Break the Syntax 2025 Writeups

Break the Syntax was a pretty cool CTF. Sitting comfortably around intermediate level difficulty, however I really loved the rev challenges, they were so unique and such a nice breath of fresh air. I managed to full solve all rev tasks quite quickly, and moved on to help my teammates with other categories. We competed as part of rakuz4n, which is a fun team made up of friends that I captain.

rev - the Last Xor in Lithuania (452 points)

we are given a binary called a.out and an assignment which hints towards XOR (Exclusive OR) operations. from the Break the Syntax 2025 CTF, this was the rev task with the least amount of solves, which is surprising due to its simple nature, as opposed to other rev tasks.

control flow architecture

(i used Binja with Pseudo C decompilation)

the binary uses a tightly-scoped entrypoint, passing all logic through a single function:

1
int main(int argc, char** argv) {
2
    sub_40119d(argv[1]);
3
    return 0;
4
}

this is a single entry point into decryption and validation logic. the function sub_40119d sets up the xor-based stage exec.
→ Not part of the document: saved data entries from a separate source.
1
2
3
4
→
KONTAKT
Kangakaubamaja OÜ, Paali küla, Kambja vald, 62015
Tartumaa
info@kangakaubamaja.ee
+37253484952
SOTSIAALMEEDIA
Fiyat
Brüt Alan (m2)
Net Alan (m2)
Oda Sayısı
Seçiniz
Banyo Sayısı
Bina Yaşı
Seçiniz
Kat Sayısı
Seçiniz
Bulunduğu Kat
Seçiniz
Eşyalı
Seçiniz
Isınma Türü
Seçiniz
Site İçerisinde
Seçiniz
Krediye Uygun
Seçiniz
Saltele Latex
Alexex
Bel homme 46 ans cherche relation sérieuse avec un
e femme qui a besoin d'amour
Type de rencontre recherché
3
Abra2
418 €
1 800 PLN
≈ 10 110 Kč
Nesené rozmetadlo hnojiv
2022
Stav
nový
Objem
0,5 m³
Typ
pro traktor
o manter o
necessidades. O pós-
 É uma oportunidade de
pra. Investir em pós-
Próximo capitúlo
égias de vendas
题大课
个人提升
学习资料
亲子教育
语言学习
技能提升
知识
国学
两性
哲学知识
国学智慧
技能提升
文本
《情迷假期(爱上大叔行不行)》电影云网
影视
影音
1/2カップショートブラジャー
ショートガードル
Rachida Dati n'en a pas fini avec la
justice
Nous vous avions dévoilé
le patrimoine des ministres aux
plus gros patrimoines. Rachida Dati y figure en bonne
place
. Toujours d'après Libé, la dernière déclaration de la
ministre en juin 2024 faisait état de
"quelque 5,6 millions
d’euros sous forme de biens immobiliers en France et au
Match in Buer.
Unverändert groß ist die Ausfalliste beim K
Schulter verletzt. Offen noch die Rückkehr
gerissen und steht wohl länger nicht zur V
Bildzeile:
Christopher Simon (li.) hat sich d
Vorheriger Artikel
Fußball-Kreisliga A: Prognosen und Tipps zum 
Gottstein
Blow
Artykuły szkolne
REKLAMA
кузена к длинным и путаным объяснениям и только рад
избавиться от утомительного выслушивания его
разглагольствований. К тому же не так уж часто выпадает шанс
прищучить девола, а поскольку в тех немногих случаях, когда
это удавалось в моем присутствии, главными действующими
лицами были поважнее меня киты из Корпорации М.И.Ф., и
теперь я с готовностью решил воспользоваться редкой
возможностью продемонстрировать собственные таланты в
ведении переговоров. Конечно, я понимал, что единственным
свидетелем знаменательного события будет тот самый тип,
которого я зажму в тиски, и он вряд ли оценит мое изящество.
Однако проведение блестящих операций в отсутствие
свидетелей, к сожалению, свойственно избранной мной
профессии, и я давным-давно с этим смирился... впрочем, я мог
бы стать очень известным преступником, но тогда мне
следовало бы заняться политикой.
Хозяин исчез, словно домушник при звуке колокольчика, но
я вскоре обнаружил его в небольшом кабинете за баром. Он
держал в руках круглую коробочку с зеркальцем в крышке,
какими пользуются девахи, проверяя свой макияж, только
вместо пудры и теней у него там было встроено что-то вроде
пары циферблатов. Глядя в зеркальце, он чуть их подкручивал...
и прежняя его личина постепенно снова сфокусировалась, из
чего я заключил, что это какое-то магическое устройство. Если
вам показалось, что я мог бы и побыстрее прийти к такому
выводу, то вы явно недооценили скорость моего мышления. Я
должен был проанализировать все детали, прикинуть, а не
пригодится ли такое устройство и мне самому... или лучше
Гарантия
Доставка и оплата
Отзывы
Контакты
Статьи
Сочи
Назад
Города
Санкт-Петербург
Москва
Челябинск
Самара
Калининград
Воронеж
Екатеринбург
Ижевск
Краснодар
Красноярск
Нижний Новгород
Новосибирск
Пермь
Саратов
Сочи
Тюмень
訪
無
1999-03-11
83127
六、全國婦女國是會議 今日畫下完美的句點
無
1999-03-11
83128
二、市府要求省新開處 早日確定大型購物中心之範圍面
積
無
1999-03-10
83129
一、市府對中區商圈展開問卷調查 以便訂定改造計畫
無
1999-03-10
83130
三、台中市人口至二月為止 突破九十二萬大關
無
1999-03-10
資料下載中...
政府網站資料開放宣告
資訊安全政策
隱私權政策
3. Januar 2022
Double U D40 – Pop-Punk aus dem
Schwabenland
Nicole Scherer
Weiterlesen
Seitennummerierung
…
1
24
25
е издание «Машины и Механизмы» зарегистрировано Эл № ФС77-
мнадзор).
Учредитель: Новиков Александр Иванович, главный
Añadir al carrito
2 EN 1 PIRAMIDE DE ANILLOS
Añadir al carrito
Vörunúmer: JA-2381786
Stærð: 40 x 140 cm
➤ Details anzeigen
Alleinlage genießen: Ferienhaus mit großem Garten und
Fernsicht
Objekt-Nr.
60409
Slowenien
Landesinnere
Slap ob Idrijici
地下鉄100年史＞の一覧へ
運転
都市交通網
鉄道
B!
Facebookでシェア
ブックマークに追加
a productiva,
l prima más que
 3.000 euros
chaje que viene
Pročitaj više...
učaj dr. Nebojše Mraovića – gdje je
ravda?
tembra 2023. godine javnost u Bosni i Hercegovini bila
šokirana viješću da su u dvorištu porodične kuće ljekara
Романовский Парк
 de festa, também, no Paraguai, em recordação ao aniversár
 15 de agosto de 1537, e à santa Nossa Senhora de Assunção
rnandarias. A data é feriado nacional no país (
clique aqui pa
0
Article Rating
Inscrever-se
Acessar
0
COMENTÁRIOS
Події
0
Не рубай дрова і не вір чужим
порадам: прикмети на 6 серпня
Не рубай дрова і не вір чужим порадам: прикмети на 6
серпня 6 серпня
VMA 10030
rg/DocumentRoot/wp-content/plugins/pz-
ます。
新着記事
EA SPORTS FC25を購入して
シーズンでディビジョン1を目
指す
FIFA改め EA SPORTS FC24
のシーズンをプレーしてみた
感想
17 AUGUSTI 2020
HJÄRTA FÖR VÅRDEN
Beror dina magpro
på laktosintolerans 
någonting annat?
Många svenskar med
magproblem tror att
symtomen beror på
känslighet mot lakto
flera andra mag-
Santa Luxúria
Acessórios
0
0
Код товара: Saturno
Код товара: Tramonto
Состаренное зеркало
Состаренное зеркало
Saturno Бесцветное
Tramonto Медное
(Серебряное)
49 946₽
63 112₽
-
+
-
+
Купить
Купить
inside of the sub_40119d function, we observe :

1. the first input byte is extracted and used as a decryption key input[0]
2. the function sub_401149 is called to xor-decrypt a 0xc7-byte block at 0x4073d2
3. the binary then enters a loop, calling each entry in a function pointer table stored at 0x404c60 , incrementing through the table

simplified , cleaned up pseudocode (i renamed the function sub_401149 that was mentioned in step 2 as xor_decrypt

1
void sub_40119d(char* input) {
2
    uint8_t xor_key = input[0];
3
    xor_decrypt(0x4073d2, 0xc7, xor_key);
4

5
    void (**table)() = (void**)0x404c60;
6
    size_t i = 1;
7
    while (1) {
8
        table[i - 1](input[i]);
9
        i++;
10
    }
11
}

sub_401149 , or as we renamed it, xor_decrypt , applies a basic in-place xor over a fixed-size buffer:

1
void xor_decrypt(uint8_t* data, size_t len, uint8_t key) {
2
    for (size_t i = 0; i < len; ++i) {
3
        data[i] ^= key;
4
    }
5
}

function pointer chain

starting at 0x404c60, the binary defines a flat array of 48 function pointers. each points to an encrypted memory section (for example, f_0_section, f_1_section, …). these regions contain encrypted functions that validate one byte of input each.

1
0x404c60 → 0x4073d2
2
0x404c68 → 0x40749b
3
...

none of these function blocks are valid code until decrypted. after decryption, the first few bytes conform to a typical function prologue. this is the key to decryption, remember

decryption and flag

to decrypt the first block at 0x4073d2 , we brute-force the xor key until we find a valid x86 function signature. one such example ->

1
55             push   rbp
2
48 89 e5       mov    rbp, rsp

== mentioned prologue.

only one key yields this result: 0x42 (ascii ‘B’). so the correct first byte of input is B. each stage uses a predictable function header and the validation logic is simple. so our plan is to :

1. extract the encrypted block for each function pointer
2. brute force xor keys 0x00-0xff until the decrypted version starts with :

1
55 48 89 e5

3. record the key — it corresponds to one flag byte.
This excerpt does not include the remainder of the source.